Die Beklagte bietet zudem u.a. gewerblichen Anbietern von Konkurrenzprodukten
eine Auktionsplattform im Internet und greift damit unmittelbar in die
Absatzchancen der Klägerin ein. Aus dem Vorstehenden, insbesondere aus dem
Provisionsinteresse ergibt sich zugleich, dass die Beklagte auch ein eigenes
Absatzinteresse hat und damit auch den eigenen Wettbewerb fördert.
c) Dadurch, dass die Beklagte als Garant infolge der Eröffnung einer
Gefahrenquelle die proaktiven Nachkontrolle der Filterergebnisse durch
Mitarbeiter mittels eines Bildabgleichs unterlässt, liegt eine kausale
Verletzungshandlung durch Unterlassen vor.
d) Die Beklagte handelt auch mit Täter- bzw. Gehilfenvorsatz. Die
Erfolgsverhinderung durch eine proaktive manuelle Nachkontrolle ist der
Beklagten ferner möglich und zumutbar.

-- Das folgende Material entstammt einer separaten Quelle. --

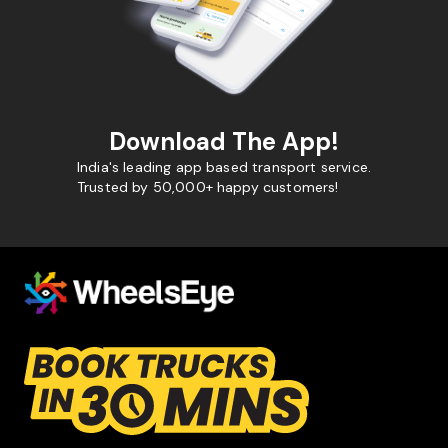
Download The App!
India's leading app based transport service.
Trusted by 50,000+ happy customers!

Auf die vorstehenden Darlegungen zum
Antrag zu I a) wird Bezug genommen.
Ergänzend bleibt nur auszuführen, dass sich im Hinblick auf den Antrag zu I b)
das Zumutbarkeitsproblem weit weniger gravierend stellt. Denn nach der
Darstellung der Beklagten anlässlich der Präsentation in der zweiten
Berufungsverhandlung dürfte bereits die Filtersoftware die
antragsgegenständlichen Schlagworte "wie" und "ähnlich" in
der "und-Kombination" mit den antragsgegenständlichen Marken
vollständig erfassen.
Da die Fälle, in denen Mitglieder ihren Original (…)-Kinderhochstuhl mit
Wendungen "wie (…)" bzw. "ähnlich (…)" usw. anbieten,
nicht wirklich relevant werden dürften, wäre ein manueller Bildabgleich
regelmäßig gar nicht mehr erforderlich.
Letztlich kann aber auch diese Frage auf sich beruhen. Denn selbst ein solcher
dem Filtereinsatz nachgeschalteter Bildabgleich durch Mitarbeiter wäre der
Beklagten aus den oben genannten Gründen zumutbar. Die Beklagte hat auch
insoweit keinerlei Umstände substantiiert vorgetragen, die den Schluss darauf
zuließen, dass ihr der Einsatz von Mitarbeitern zur Vermeidung der mit dem
Antrag zu I b) beanstandeten Verletzungen des Wettbewerbsrechts nicht zuzumuten
sei.
IV.
Die Nebenentscheidungen beruhen auf den §§ 97, 708 Nr. 10, 711 ZPO.
V.
Eine Zulassung der Revision ist veranlasst (§ 543 Abs. 2 ZPO). Die Rechtssache
hat grundsätzliche Bedeutung und die Entscheidung des Revisionsgerichts ist zur
Sicherung einer einheitlichen Rechtsprechung erforderlich.